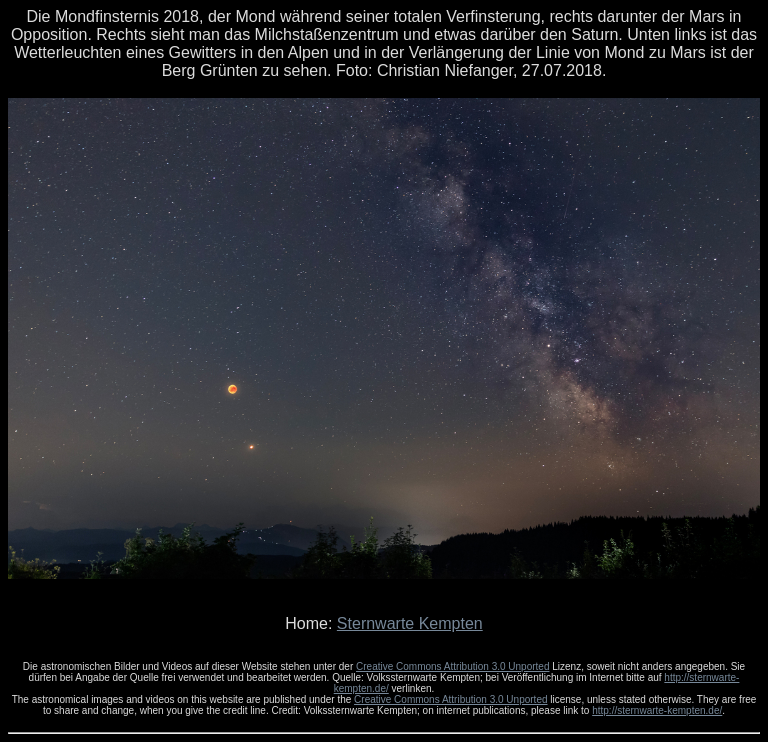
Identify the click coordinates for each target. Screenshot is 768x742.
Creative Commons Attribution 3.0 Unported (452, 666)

# # # # #

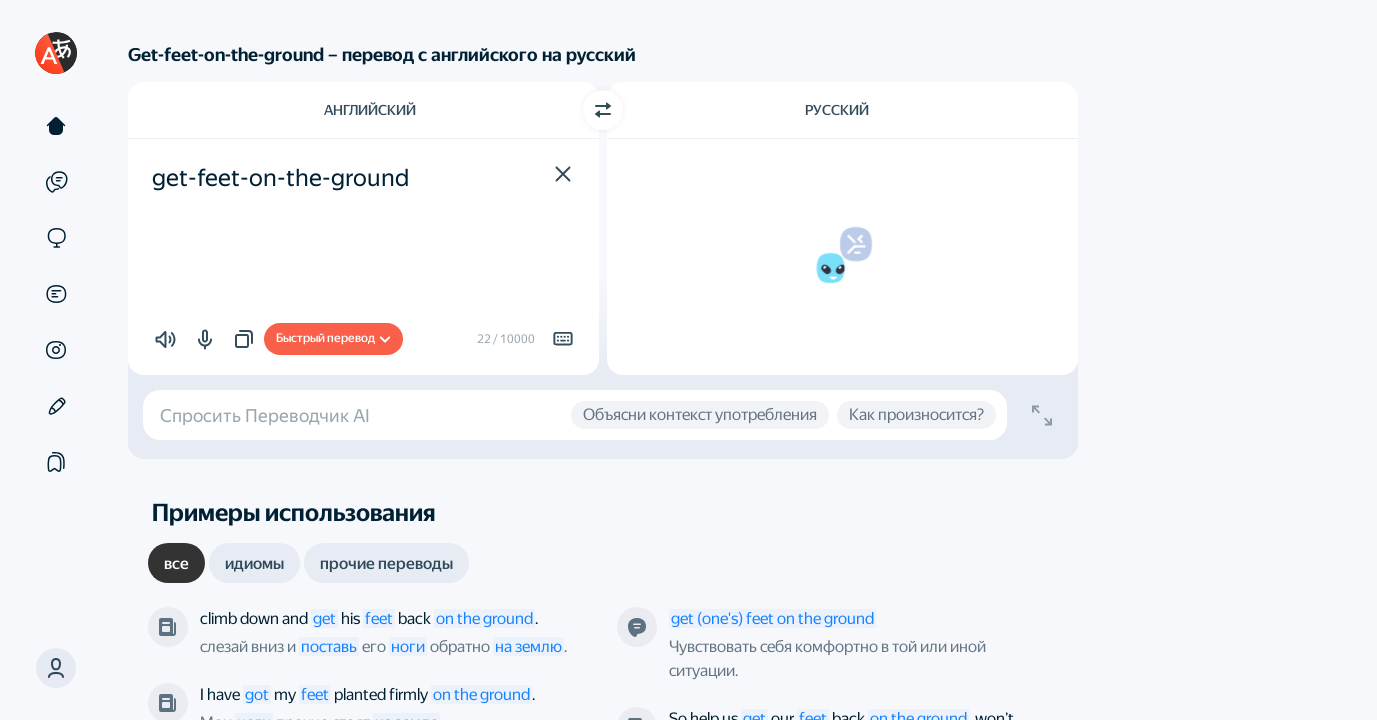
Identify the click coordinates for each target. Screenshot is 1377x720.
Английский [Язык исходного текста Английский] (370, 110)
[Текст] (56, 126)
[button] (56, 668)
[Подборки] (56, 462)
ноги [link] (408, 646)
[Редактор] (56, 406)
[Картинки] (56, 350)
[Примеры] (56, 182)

# # # # #

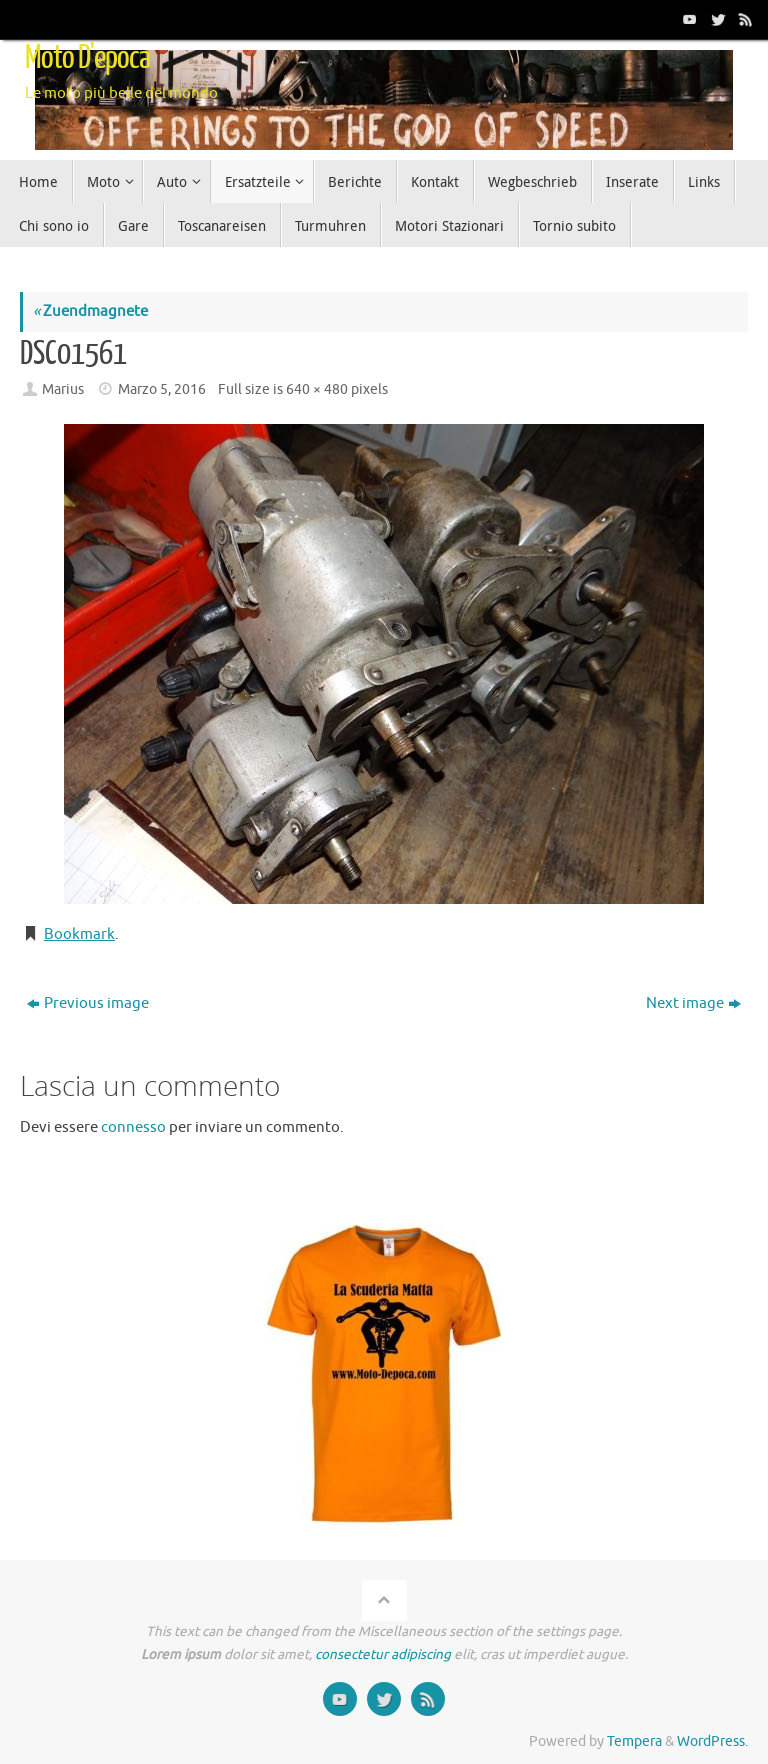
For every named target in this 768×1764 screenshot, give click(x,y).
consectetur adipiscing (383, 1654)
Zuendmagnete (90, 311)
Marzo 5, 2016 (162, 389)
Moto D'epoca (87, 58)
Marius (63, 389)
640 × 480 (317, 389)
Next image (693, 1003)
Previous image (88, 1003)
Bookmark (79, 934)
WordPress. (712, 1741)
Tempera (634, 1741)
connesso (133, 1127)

# # # # #

- WORK TO COMPLETE: The output should be exactly the lines above from the line containing "640 × 480 (317, 389)" to the line containing "connesso (133, 1127)", inclusive, with no other lines.

- SOLVED PROBLEM:
640 × 480 (317, 389)
Next image (693, 1003)
Previous image (88, 1003)
Bookmark (79, 934)
WordPress. (712, 1741)
Tempera (634, 1741)
connesso (133, 1127)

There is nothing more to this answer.